Construction and heavy traffic on the highway that connected the location of the donated heart to the hospital put doctors in a time-pressed scenario.
"Heart transplantation is very time-sensitive," Villavicencio told ABC News.
Villavicencio said he had heard stories in the hospital about doctors contacting the Minnesota State Patrol for assistance in the past.
"Why don't we just try it?" he recalled thinking.
With help from the Mayo Clinic's communication team, Villavicencio was able to get in touch with Minnesota State Patrol Lt. Mitch Elzen.
After a call with authorities, Villavicencio worked with Minnesota state troopers to organize a police escort for the donor heart from its location in the Twin Cities to the Mayo Clinic.
"It was highly unusual, I think for both of us," said Villavicencio about his call with Elzen. He said despite the initial surprise of the call, the authorities cooperated and executed the plan.
In a statement provided to ABC News, Elzen said, "I had never experienced a call like this, but I knew time was not on our side and we had to act quickly."
Elzen had the medical staff at the donor heart facility ride along with Trooper Mike Pevear, who happened to be in the area at the time of Villavicencio's call. Pevear then handed the heart off relay-style to Trooper Quintin O'Reilly in a nearby town, who completed the journey to the hospital, where Villavicencio successfully completed the heart transplant.
Once the transplant was complete, Villavicencio said the transplant patient "had a very straightforward recovery."
This month, both state troopers and the lieutenant were able to meet that patient, 73-year-old John Neuenschwander, after he had recovered from his heart transplant, according to the state patrol.

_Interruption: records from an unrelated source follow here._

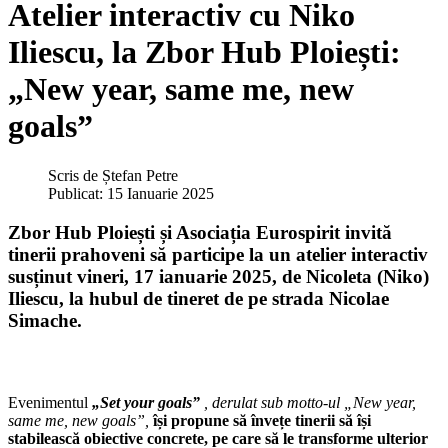
Atelier interactiv cu Niko
Iliescu, la Zbor Hub Ploiești:
„New year, same me, new
goals”
Scris de
Ștefan Petre
Publicat: 15 Ianuarie 2025
Zbor Hub Ploiești și Asociația Eurospirit invită
tinerii prahoveni să participe la un atelier interactiv
susținut vineri, 17 ianuarie 2025, de Nicoleta (Niko)
Iliescu, la hubul de tineret de pe strada Nicolae
Simache.
Evenimentul
„Set your goals”
, derulat sub motto-ul „New year,
same me, new goals”,
își propune să învețe tinerii să își
stabilească obiective concrete, pe care să le transforme ulterior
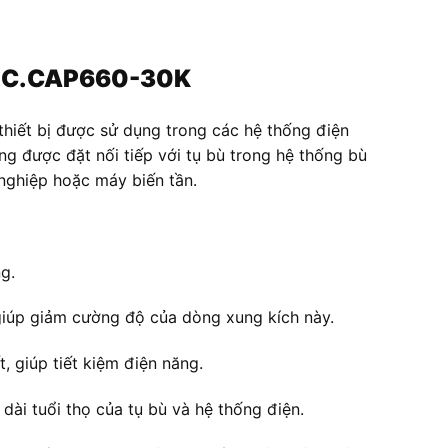
 REC.CAP660-30K
thiết bị được sử dụng trong các hệ thống điện
g được đặt nối tiếp với tụ bù trong hệ thống bù
 nghiệp hoặc máy biến tần.
g.
 giúp giảm cường độ của dòng xung kích này.
, giúp tiết kiệm điện năng.
 dài tuổi thọ của tụ bù và hệ thống điện.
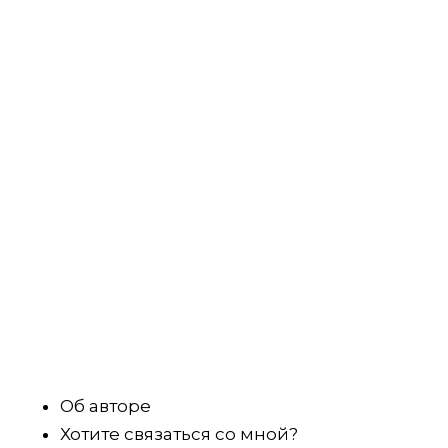
Об авторе
Хотите связаться со мной?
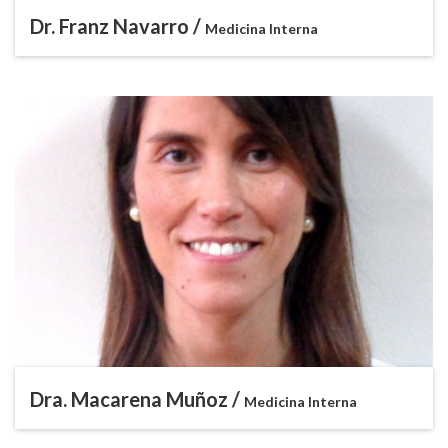
Dr. Franz Navarro /
Medicina Interna
Dra. Macarena Muñoz /
Medicina Interna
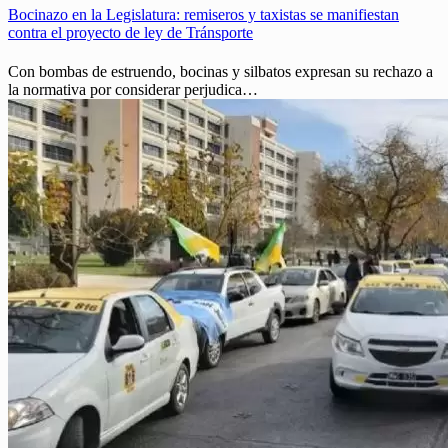
Bocinazo en la Legislatura: remiseros y taxistas se manifiestan
contra el proyecto de ley de Tránsporte
Con bombas de estruendo, bocinas y silbatos expresan su rechazo a
la normativa por considerar perjudica…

"I'm grateful our troopers were willing to jump into action and get the heart where it needed to be. I know we played just a small role, but to learn Mr. Neuenschwander had a successful surgery and will get more time with his family is something we will never forget," Elzen stated.
Col. Matt Langer, Minnesota State Patrol chief, echoed that sentiment in a statement provided to ABC News.
"Our troopers never know what their next call will be, but they are ready and willing to respond to whatever is needed," said Langer. "One call to dispatch was all it took for the State Patrol team to create an excellent plan and execute it safely. It really goes to show how our troopers go above and beyond to help community members across Minnesota."
According to Villavicencio there were nearly 2,000 organ transplants at the Mayo Clinic last year. "Every transplant counts," he said, adding, "We're just grateful that this happened."